И мир снова перевернулся.
На душу мою снизошла вдруг такая благодать, что все страдания мои и терзания показались глупыми и не стоящими моих слез. Дорога моя являлась ко мне со всей четкостью, и я уже не сомневалась, что решение, принятое мной — единственно правильное. Мне нет места в привычном мире, и даже останься я в нем — все равно бы не смогла жить, как прежде, и быть может, просто сошла бы с ума, не в силах пережить разлуки с существами, полностью, как я теперь понимала, завладевшими моим сердцем…
Не знаю, сколько длилось это странное оцепенение.
Я стояла среди бесконечного ковра зеленых трав, осторожно перебирая длинную гриву неведомого зверя, и та была столь же необычна, как и он сам. Длинные серебрящиеся в солнечном свете пряди были нежны, словно щелк и вместе с тем резали кожу не хуже стальных струн. Но в те секунды я не ведала силы, способной разорвать эти прикосновения, отнять у меня мое волшебное, сказочное, такое тихое и ласковое существо, доверчиво уложившее на мое плечо узкую умную морду.

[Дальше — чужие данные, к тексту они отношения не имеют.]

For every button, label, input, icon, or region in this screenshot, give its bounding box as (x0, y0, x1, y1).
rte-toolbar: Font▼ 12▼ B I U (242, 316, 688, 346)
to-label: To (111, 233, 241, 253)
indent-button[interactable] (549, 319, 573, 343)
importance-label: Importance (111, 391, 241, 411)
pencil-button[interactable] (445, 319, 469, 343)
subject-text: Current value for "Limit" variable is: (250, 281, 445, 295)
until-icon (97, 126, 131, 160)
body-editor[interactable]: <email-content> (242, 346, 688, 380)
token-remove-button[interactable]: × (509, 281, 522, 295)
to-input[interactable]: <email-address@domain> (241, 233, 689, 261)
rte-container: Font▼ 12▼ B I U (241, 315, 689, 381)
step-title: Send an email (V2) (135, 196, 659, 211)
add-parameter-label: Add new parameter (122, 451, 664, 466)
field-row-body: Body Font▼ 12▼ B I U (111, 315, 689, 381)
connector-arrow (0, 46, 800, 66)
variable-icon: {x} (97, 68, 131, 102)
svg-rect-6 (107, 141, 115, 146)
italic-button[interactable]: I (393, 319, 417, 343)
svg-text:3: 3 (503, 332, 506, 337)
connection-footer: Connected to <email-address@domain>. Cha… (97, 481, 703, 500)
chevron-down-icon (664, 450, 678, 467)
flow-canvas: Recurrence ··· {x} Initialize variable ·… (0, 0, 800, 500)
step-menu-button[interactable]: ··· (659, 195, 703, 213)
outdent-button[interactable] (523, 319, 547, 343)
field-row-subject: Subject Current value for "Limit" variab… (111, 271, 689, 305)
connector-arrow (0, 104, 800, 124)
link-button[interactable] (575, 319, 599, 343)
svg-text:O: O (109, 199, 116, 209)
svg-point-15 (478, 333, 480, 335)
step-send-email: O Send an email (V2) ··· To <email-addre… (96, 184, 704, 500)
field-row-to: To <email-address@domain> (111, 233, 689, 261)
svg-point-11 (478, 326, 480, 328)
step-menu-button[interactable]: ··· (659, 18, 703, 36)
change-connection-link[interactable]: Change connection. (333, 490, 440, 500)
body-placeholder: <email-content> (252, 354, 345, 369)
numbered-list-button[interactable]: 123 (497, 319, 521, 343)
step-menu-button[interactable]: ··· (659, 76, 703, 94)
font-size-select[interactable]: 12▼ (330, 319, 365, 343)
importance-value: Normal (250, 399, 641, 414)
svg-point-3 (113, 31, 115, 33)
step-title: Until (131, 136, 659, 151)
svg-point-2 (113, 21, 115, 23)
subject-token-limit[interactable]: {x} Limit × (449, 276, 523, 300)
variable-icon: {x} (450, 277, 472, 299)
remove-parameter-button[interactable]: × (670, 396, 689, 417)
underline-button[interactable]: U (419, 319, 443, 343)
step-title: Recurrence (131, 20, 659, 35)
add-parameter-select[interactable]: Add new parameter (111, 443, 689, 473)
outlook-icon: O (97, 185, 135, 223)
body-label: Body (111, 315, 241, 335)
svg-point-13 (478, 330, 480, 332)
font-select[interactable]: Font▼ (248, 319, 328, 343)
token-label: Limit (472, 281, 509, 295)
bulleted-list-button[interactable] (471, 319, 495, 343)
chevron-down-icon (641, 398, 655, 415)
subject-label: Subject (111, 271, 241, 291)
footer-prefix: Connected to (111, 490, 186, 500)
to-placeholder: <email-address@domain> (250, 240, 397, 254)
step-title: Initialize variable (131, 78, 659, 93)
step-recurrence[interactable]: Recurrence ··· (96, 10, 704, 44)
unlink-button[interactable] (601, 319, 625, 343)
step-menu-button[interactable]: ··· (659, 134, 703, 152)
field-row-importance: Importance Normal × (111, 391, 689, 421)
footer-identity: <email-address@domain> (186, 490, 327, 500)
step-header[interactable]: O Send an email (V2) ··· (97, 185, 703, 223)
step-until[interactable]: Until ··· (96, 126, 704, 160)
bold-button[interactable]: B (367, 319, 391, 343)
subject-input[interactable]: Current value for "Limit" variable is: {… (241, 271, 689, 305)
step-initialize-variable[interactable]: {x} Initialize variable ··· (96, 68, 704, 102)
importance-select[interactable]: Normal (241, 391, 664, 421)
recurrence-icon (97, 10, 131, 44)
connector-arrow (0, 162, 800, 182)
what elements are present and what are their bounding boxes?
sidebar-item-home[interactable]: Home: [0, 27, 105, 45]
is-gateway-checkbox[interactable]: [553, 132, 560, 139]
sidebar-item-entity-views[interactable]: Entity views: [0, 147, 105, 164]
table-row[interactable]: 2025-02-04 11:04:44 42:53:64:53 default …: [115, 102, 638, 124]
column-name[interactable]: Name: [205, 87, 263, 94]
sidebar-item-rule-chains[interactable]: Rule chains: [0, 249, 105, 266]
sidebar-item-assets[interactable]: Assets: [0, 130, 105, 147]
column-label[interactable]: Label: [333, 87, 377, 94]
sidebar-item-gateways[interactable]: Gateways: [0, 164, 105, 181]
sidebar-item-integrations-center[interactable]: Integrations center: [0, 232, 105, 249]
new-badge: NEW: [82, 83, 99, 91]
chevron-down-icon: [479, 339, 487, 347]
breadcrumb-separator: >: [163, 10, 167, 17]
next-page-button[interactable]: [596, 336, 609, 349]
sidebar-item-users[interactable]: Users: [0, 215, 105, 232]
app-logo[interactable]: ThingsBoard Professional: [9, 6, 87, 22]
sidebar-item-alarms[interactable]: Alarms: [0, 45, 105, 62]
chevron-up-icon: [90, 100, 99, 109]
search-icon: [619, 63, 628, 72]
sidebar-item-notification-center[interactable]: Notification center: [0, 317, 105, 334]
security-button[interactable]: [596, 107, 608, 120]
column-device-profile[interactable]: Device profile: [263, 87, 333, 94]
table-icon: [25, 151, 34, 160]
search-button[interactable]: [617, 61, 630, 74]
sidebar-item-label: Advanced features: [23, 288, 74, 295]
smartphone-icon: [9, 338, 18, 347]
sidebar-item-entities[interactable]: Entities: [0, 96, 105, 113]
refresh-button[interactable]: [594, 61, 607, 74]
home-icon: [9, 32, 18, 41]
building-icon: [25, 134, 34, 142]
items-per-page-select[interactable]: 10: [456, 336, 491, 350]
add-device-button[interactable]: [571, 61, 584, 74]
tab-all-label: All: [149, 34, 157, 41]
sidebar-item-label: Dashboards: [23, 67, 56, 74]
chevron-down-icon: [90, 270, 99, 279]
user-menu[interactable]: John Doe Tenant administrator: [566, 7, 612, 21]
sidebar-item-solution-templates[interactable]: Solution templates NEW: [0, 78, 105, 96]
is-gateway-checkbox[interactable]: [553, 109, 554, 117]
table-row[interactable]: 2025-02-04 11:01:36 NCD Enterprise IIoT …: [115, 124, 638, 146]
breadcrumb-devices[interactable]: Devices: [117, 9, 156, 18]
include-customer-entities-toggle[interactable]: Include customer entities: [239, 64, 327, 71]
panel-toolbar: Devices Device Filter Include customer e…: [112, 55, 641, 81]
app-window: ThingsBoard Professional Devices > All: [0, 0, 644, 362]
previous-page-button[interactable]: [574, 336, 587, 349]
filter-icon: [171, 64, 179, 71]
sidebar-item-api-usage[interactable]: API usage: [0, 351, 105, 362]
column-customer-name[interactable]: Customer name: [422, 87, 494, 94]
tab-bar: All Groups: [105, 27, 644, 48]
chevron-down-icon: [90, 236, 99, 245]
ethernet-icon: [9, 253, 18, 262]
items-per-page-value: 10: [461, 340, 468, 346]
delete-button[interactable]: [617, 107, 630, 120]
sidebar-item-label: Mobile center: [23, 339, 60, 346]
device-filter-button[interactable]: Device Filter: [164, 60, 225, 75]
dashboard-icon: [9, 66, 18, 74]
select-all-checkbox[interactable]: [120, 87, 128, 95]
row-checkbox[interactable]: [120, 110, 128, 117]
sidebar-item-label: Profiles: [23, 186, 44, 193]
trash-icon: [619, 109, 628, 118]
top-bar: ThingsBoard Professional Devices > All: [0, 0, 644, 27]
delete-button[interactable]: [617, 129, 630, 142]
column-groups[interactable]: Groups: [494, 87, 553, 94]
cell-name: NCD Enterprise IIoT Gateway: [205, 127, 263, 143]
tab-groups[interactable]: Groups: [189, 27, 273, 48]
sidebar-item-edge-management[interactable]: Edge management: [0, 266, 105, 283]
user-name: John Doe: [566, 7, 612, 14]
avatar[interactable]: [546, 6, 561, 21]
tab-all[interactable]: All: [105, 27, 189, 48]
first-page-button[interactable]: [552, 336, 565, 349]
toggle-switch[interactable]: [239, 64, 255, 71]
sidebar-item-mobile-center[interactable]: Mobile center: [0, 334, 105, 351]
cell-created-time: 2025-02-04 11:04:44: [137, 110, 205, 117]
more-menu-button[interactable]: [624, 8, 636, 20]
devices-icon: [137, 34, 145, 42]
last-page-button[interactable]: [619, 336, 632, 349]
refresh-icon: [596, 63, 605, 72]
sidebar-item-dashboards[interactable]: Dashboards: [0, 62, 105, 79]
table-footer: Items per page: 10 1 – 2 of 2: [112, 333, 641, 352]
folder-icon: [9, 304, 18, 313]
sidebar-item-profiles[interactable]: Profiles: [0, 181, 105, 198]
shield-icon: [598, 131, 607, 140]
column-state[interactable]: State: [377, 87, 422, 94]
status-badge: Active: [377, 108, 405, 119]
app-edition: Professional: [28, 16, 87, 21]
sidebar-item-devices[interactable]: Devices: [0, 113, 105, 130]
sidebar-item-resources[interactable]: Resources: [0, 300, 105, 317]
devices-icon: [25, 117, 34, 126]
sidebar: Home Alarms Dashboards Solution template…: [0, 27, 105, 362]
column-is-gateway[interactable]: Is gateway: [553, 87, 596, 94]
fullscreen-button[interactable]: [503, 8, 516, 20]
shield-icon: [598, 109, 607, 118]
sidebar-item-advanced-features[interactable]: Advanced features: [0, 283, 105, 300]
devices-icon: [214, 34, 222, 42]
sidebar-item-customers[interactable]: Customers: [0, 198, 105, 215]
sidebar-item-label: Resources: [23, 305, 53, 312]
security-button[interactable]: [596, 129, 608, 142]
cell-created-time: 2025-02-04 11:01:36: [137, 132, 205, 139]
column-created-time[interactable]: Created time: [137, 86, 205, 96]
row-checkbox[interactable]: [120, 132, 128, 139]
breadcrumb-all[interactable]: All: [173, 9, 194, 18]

Оно не боялось меня, доверчиво подставляя горячую шею под мои руки, безропотно снося прикосновения, платя за них странным ощущением покоя, так несвойственным моей душе. А я с жадностью вдыхала незнакомый прежде запах, отчего-то казавшийся мне удивительно знакомым.
Наверное, это было очень рискованно — стоять, прикасаясь к неведомому существу, позволяя ему дотрагиваться до себя…

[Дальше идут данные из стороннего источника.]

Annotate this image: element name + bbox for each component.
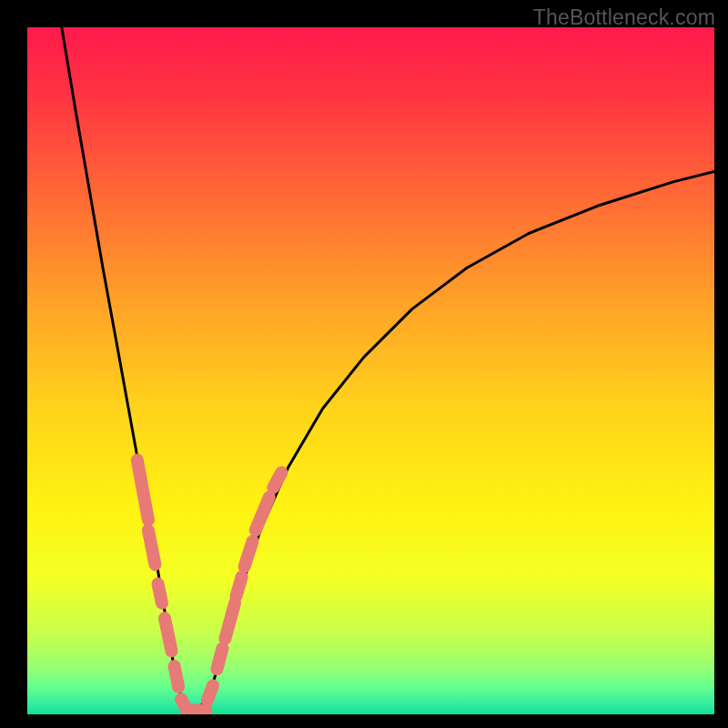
svg-line-1 — [137, 460, 148, 521]
svg-line-5 — [175, 666, 179, 687]
svg-line-4 — [165, 618, 172, 651]
svg-line-8 — [207, 685, 213, 701]
svg-line-12 — [245, 541, 253, 567]
svg-line-10 — [225, 603, 235, 639]
svg-line-14 — [273, 472, 281, 488]
svg-line-11 — [237, 577, 242, 596]
chart-frame: TheBottleneck.com — [0, 0, 728, 728]
svg-line-13 — [256, 497, 269, 530]
bottleneck-curve — [27, 27, 714, 714]
plot-area — [27, 27, 714, 714]
svg-line-9 — [217, 649, 222, 670]
svg-line-3 — [157, 584, 162, 603]
svg-line-2 — [148, 531, 156, 565]
watermark-text: TheBottleneck.com — [533, 5, 715, 30]
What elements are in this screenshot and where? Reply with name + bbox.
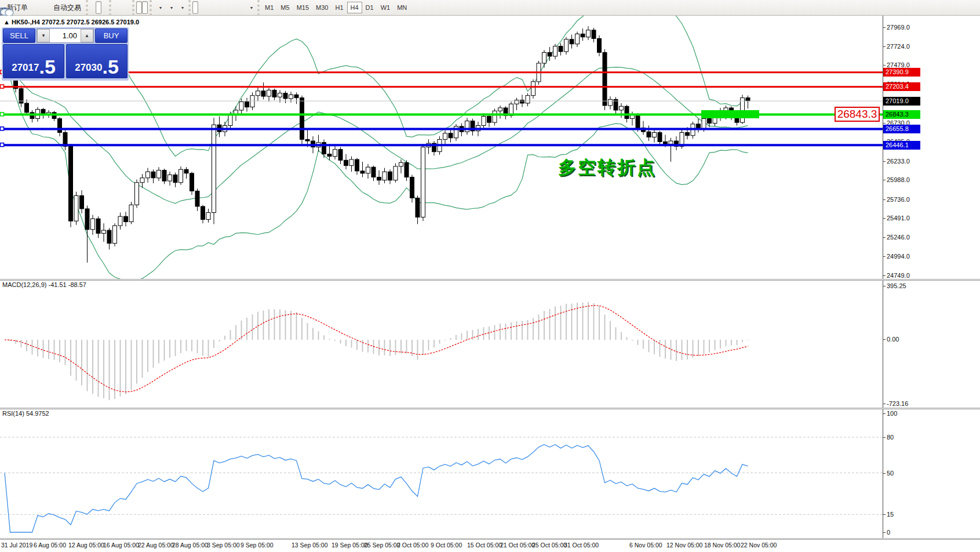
one-click-trading-panel: SELL ▼ ▲ BUY 27017 .5 27030 .5 (2, 27, 129, 81)
crosshair-button[interactable] (198, 1, 204, 14)
price-tick: 26233.0 (887, 158, 910, 165)
trendline-button[interactable] (216, 1, 221, 14)
toolbar-group-5: EFAT▾ (188, 0, 257, 16)
time-tick: 15 Oct 05:00 (467, 542, 502, 549)
macd-rsi-separator[interactable] (0, 408, 980, 409)
cursor-button[interactable] (192, 1, 198, 14)
time-tick: 12 Aug 05:00 (68, 542, 104, 549)
market-button[interactable] (37, 1, 42, 14)
fibonacci-button[interactable]: F (227, 1, 233, 14)
chinese-annotation[interactable]: 多空转折点 (558, 155, 657, 180)
main-price-chart[interactable] (0, 16, 883, 279)
sell-price-display[interactable]: 27017 .5 (3, 44, 64, 78)
price-tick: 25491.0 (887, 215, 910, 221)
price-label-object[interactable]: 26843.3 (835, 107, 880, 122)
sell-button[interactable]: SELL (3, 28, 35, 43)
rsi-tick: 100 (887, 410, 897, 417)
channel-button[interactable]: E (221, 1, 227, 14)
time-tick: 25 Oct 05:00 (532, 542, 567, 549)
time-tick: 19 Sep 05:00 (331, 542, 367, 549)
signals-button[interactable] (42, 1, 48, 14)
hline-button[interactable] (210, 1, 216, 14)
price-tick: 25246.0 (887, 234, 910, 241)
time-tick: 22 Aug 05:00 (138, 542, 174, 549)
rsi-panel[interactable] (0, 409, 883, 538)
vline-button[interactable] (204, 1, 210, 14)
time-tick: 12 Nov 05:00 (666, 542, 702, 549)
toolbar-group-3 (132, 0, 150, 16)
time-tick: 3 Sep 05:00 (207, 542, 240, 549)
time-tick: 28 Aug 05:00 (172, 542, 208, 549)
hline-price-tag: 26843.3 (883, 110, 920, 119)
zoom-out-button[interactable] (119, 1, 125, 14)
timeframe-m5-button[interactable]: M5 (277, 2, 293, 13)
macd-panel[interactable] (0, 281, 883, 408)
time-tick: 22 Nov 05:00 (741, 542, 777, 549)
price-tick: 24994.0 (887, 253, 910, 260)
toolbar-group-1 (86, 0, 109, 16)
chevron-down-icon[interactable]: ▾ (250, 5, 253, 10)
timeframe-d1-button[interactable]: D1 (362, 2, 377, 13)
toolbar: 新订单自动交易▾▾▾EFAT▾M1M5M15M30H1H4D1W1MN (0, 0, 980, 16)
chart-shift-button[interactable] (142, 1, 148, 14)
current-price-tag: 27019.0 (883, 97, 920, 106)
auto-scroll-button[interactable] (136, 1, 142, 14)
zoom-in-button[interactable] (113, 1, 119, 14)
price-axis-border (883, 16, 883, 539)
hline-price-tag: 27390.9 (883, 68, 920, 77)
shapes-button[interactable]: ▾ (245, 1, 256, 14)
time-tick: 25 Sep 05:00 (364, 542, 400, 549)
label-button[interactable]: T (239, 1, 245, 14)
price-tick: 24749.0 (887, 272, 910, 279)
indicators-button[interactable]: ▾ (154, 1, 165, 14)
hline-price-tag: 26655.8 (883, 125, 920, 133)
toolbar-group-2 (109, 0, 132, 16)
main-macd-separator[interactable] (0, 279, 980, 281)
timeframe-m1-button[interactable]: M1 (261, 2, 277, 13)
time-tick: 13 Sep 05:00 (292, 542, 327, 549)
rsi-label: RSI(14) 54.9752 (2, 410, 49, 417)
timeframe-w1-button[interactable]: W1 (377, 2, 394, 13)
time-tick: 6 Aug 05:00 (34, 542, 66, 549)
macd-tick: 395.25 (887, 282, 906, 289)
periods-button[interactable]: ▾ (165, 1, 176, 14)
highlight-bar-object[interactable] (701, 110, 759, 118)
text-button[interactable]: A (233, 1, 239, 14)
metaeditor-button[interactable] (31, 1, 37, 14)
tile-windows-button[interactable] (125, 1, 130, 14)
autotrading-button[interactable]: 自动交易 (48, 1, 84, 14)
line-chart-button[interactable] (101, 1, 107, 14)
time-tick: 9 Oct 05:00 (431, 542, 462, 549)
timeframe-h4-button[interactable]: H4 (347, 2, 362, 13)
mt4-window: 新订单自动交易▾▾▾EFAT▾M1M5M15M30H1H4D1W1MN ▲ HK… (0, 0, 980, 552)
price-tick: 25988.0 (887, 176, 910, 183)
macd-tick: -723.16 (887, 400, 908, 407)
chevron-down-icon[interactable]: ▾ (159, 5, 162, 10)
time-tick: 2 Oct 05:00 (397, 542, 428, 549)
chart-region[interactable]: ▲ HK50-,H4 27072.5 27072.5 26926.5 27019… (0, 16, 980, 552)
templates-button[interactable]: ▾ (176, 1, 187, 14)
timeframe-m15-button[interactable]: M15 (293, 2, 312, 13)
hline-price-tag: 27203.4 (883, 82, 920, 91)
price-tick: 27969.0 (887, 24, 910, 31)
hline-price-tag: 26446.1 (883, 141, 920, 150)
volume-input[interactable] (50, 29, 81, 42)
bar-chart-button[interactable] (90, 1, 96, 14)
timeframe-h1-button[interactable]: H1 (331, 2, 347, 13)
timeframe-mn-button[interactable]: MN (394, 2, 410, 13)
rsi-tick: 15 (887, 511, 894, 518)
chevron-down-icon[interactable]: ▾ (170, 5, 173, 10)
chevron-down-icon[interactable]: ▾ (181, 5, 184, 10)
time-tick: 18 Nov 05:00 (704, 542, 740, 549)
volume-increase-button[interactable]: ▲ (81, 29, 93, 42)
timeframe-group: M1M5M15M30H1H4D1W1MN (257, 0, 412, 16)
buy-price-display[interactable]: 27030 .5 (66, 44, 127, 78)
timeframe-m30-button[interactable]: M30 (312, 2, 331, 13)
time-tick: 31 Jul 2019 (1, 542, 32, 549)
buy-button[interactable]: BUY (95, 28, 127, 43)
time-tick: 9 Sep 05:00 (241, 542, 274, 549)
candle-chart-button[interactable] (96, 1, 101, 14)
volume-decrease-button[interactable]: ▼ (37, 29, 50, 42)
price-tick: 27724.0 (887, 43, 910, 50)
macd-tick: 0.00 (887, 336, 899, 343)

Но в, то время я была подобно новорожденному щенку, готовому радоваться и тому, что вызывает отвращение его матерой, серьезной матери. Тогда, я еще не понимала, что за мир принял меня в свои сети, и не боялась… ничего.
Мои глаза скользили по сияющему небу, а от существа веяло дружелюбием и лаской, которых так жаждало мое сердце. И я отвечала тем же, почти наяву видя, как соединяются наши души, делясь взаимной и все крепнущей симпатией, согревающей и меня и это, одинокое, и прекрасное существо.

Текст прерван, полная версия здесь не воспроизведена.